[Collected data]

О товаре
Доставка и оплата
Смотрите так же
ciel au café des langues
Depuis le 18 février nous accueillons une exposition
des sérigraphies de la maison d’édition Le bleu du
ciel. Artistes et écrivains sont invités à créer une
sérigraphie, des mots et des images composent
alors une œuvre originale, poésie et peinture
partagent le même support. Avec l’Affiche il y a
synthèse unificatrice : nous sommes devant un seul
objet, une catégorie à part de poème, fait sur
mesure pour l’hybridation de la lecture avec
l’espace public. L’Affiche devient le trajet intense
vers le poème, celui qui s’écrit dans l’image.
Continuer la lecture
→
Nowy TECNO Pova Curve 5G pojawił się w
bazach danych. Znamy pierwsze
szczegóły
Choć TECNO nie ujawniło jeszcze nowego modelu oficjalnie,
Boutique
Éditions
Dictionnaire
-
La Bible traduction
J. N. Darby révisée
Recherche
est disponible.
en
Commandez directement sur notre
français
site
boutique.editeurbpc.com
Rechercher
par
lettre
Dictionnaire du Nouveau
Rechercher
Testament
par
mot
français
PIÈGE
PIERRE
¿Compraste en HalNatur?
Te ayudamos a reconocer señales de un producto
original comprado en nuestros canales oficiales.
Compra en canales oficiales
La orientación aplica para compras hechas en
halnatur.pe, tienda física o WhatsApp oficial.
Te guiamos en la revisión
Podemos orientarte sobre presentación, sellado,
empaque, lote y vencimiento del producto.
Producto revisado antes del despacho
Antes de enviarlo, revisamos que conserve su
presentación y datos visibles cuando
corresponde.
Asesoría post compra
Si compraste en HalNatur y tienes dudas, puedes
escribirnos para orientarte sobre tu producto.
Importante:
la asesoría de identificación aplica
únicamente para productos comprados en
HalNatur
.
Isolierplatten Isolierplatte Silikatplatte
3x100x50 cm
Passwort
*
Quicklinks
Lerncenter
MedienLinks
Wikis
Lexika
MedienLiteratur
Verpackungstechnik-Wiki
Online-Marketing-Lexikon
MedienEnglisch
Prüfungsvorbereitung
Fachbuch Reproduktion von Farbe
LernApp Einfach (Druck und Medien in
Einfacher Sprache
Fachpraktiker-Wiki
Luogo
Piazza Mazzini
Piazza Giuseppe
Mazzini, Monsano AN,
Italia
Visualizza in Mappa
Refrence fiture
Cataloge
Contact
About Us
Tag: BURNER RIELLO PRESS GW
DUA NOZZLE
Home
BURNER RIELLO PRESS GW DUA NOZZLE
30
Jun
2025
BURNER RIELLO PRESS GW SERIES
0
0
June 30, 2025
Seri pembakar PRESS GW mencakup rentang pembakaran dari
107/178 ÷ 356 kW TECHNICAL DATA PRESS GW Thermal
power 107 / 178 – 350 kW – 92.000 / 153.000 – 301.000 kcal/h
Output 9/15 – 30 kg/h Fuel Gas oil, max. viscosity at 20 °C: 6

--

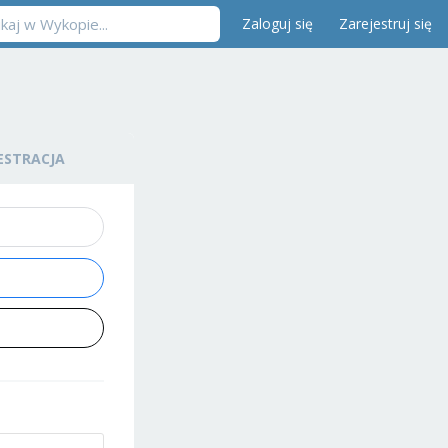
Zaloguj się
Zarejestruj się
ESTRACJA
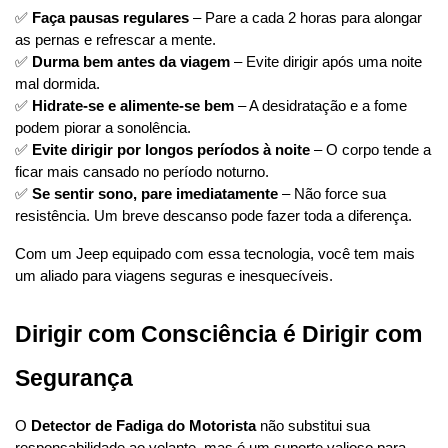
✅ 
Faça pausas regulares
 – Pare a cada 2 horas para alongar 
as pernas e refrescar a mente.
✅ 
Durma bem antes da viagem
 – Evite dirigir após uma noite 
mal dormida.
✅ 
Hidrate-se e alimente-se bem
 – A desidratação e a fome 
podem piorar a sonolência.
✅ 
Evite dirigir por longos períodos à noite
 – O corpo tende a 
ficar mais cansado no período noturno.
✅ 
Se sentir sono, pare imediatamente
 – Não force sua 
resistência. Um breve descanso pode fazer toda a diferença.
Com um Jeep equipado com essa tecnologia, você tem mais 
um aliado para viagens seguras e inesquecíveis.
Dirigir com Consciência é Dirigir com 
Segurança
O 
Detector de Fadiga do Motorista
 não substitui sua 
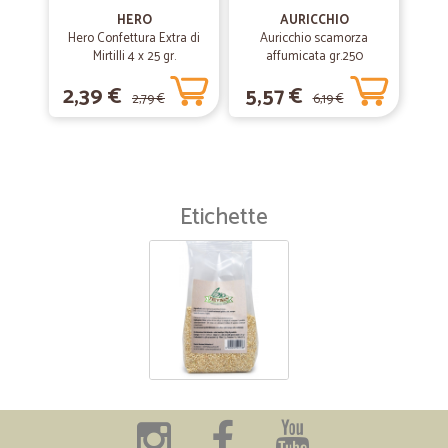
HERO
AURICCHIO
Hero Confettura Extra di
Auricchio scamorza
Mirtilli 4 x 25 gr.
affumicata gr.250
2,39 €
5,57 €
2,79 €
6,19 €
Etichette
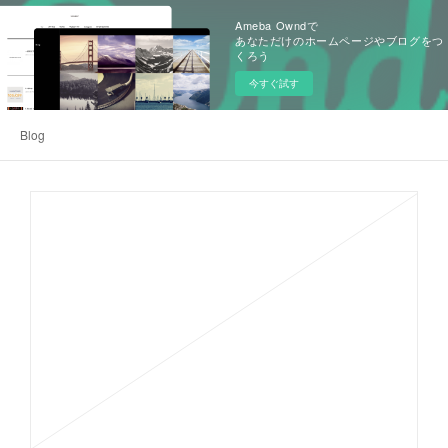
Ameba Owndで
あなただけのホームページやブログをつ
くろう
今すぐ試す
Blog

==

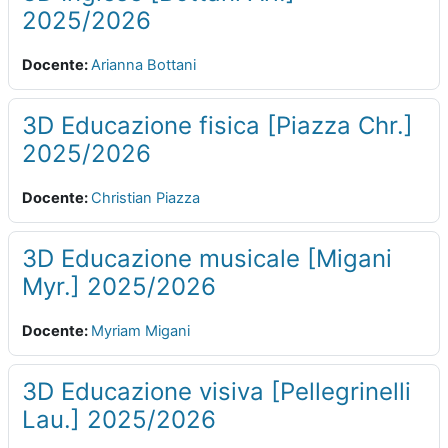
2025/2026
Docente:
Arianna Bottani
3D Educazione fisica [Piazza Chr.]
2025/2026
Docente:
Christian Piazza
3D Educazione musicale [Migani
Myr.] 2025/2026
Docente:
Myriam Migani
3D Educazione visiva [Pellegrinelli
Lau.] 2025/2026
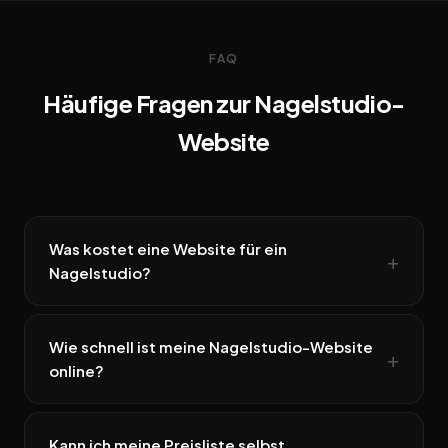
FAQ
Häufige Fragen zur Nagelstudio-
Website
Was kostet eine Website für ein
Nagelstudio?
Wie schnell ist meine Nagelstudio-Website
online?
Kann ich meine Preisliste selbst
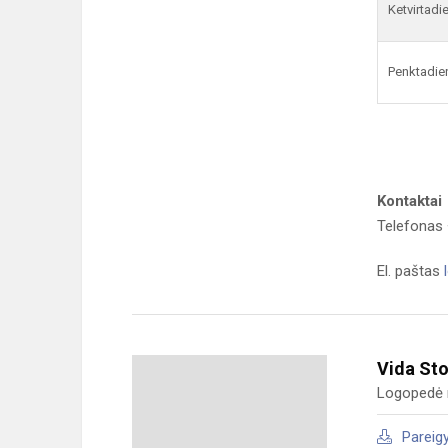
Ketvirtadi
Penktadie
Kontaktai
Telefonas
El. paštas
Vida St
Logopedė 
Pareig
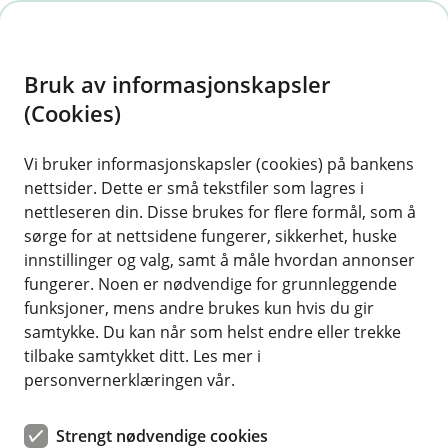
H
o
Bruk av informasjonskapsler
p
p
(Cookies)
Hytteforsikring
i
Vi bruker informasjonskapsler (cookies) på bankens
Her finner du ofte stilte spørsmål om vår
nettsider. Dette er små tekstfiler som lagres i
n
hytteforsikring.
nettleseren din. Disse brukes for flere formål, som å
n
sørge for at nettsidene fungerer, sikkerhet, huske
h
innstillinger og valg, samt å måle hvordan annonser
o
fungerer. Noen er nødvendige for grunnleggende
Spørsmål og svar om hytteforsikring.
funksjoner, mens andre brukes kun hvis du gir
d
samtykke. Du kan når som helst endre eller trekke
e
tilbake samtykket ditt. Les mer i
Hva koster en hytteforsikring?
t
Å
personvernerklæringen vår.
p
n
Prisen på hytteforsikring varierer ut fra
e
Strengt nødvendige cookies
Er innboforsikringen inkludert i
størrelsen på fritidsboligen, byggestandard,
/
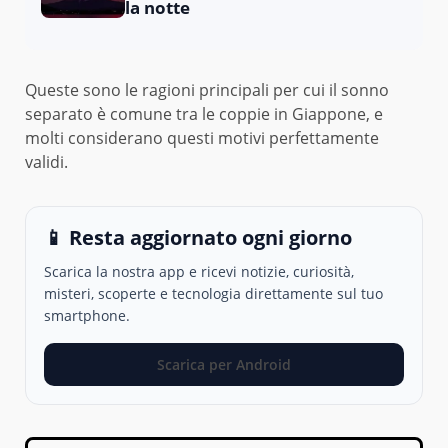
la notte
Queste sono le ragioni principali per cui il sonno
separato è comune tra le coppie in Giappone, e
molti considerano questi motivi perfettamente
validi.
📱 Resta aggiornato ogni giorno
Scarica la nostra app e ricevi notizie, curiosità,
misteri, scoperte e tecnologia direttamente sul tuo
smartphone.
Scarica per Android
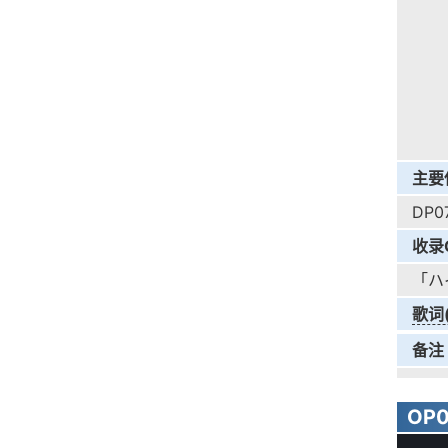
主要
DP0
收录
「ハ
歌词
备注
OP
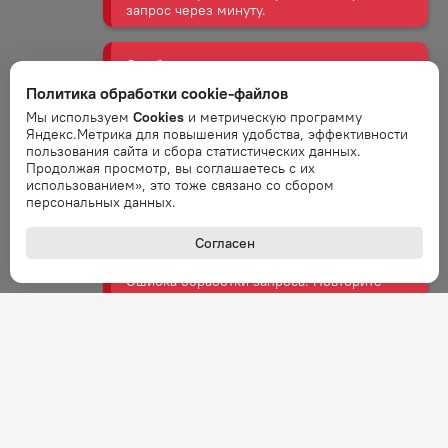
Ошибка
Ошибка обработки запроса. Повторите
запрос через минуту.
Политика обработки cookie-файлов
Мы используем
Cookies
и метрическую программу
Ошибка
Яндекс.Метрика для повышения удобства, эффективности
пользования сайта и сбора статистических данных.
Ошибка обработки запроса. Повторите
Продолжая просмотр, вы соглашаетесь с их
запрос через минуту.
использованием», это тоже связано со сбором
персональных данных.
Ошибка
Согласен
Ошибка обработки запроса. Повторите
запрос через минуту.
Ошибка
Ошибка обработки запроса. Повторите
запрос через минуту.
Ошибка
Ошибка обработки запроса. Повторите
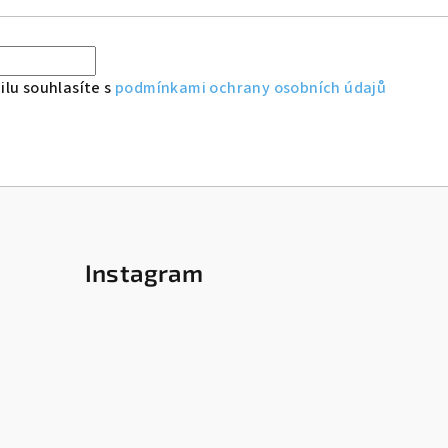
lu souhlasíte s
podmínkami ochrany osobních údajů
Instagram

■ **ACTION ITEM**:
Where the data above reaches the line holding "nettleseren din. Disse", begin printing, and stop after the line holding "tilbake samtykket ditt. Les mer i". Each line must be reproduced exactly, with nothing else added.

■ **SOLUTION TO THIS TASK**:
nettleseren din. Disse brukes for flere formål, som å
n
sørge for at nettsidene fungerer, sikkerhet, huske
h
innstillinger og valg, samt å måle hvordan annonser
o
fungerer. Noen er nødvendige for grunnleggende
Spørsmål og svar om hytteforsikring.
funksjoner, mens andre brukes kun hvis du gir
d
samtykke. Du kan når som helst endre eller trekke
e
tilbake samtykket ditt. Les mer i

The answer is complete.